2012: Tapping Into The Macabre An Uninterruption in Bubonic Amusement

We celebrate the end of the year the only way we know how: through lists, essays, and mixes. Join us as we explore the music and films that helped define the year. More from this series


Truculentus, Evermore

Death has always been both simultaneously feared and celebrated. Despite its impending, indiscriminate nature, death grips the imagination and manipulates social norms, reshuffling furniture inside the mind, toppling concepts of awareness on a plethora of existential levels, and realigning aspiration for artistic construction. Indeed, death has infested creativity worldwide. World events, personal experiences, and ravenous outbreaks that cause such inspiration have the potential to trigger shifts in the appreciation of works disseminated across an encompassing array of forms; from sculpture, graffiti, and shrine arrangement to pottery, origami, and music. A key issue at stake here is the expressive value of craft pertaining to deathly themes, and it is through discussing its representation via parafocal lenses of the macabre — the ghastly and horrifying — that I think is worthy of investigation, especially in a year in which death has continued to be such a central focus in the arts.

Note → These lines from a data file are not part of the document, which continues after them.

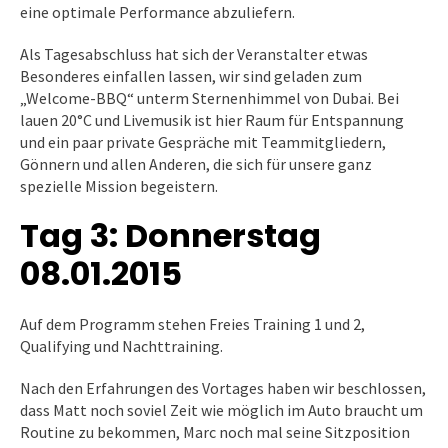
eine optimale Performance abzuliefern.
Als Tagesabschluss hat sich der Veranstalter etwas
Besonderes einfallen lassen, wir sind geladen zum
„Welcome-BBQ“ unterm Sternenhimmel von Dubai. Bei
lauen 20°C und Livemusik ist hier Raum für Entspannung
und ein paar private Gespräche mit Teammitgliedern,
Gönnern und allen Anderen, die sich für unsere ganz
spezielle Mission begeistern.
Tag 3: Donnerstag
08.01.2015
Auf dem Programm stehen Freies Training 1 und 2,
Qualifying und Nachttraining.
Nach den Erfahrungen des Vortages haben wir beschlossen,
dass Matt noch soviel Zeit wie möglich im Auto braucht um
Routine zu bekommen, Marc noch mal seine Sitzposition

But how can that be measured when there is no means of quantifying an enthusiasm for such discourse throughout media output in a single year? Particularly when identifying exactly what “media” constitutes has become so awkward, from subverted news broadcasts about anti-Islamic films that invoked horrific religious rebuke, to the very content of those stories channeled through a range of different platforms that encompassed both individual and multinational distribution points. Circulation formats aside, a persistent fascination for death has ceased to dwindle as a consequence of technological development or the indirect, quasi-communication strategies that allow for terminological redefinition to continue, and the 37,000+ search results for “funeral” on Instagram encapsulate a number of biting indicators.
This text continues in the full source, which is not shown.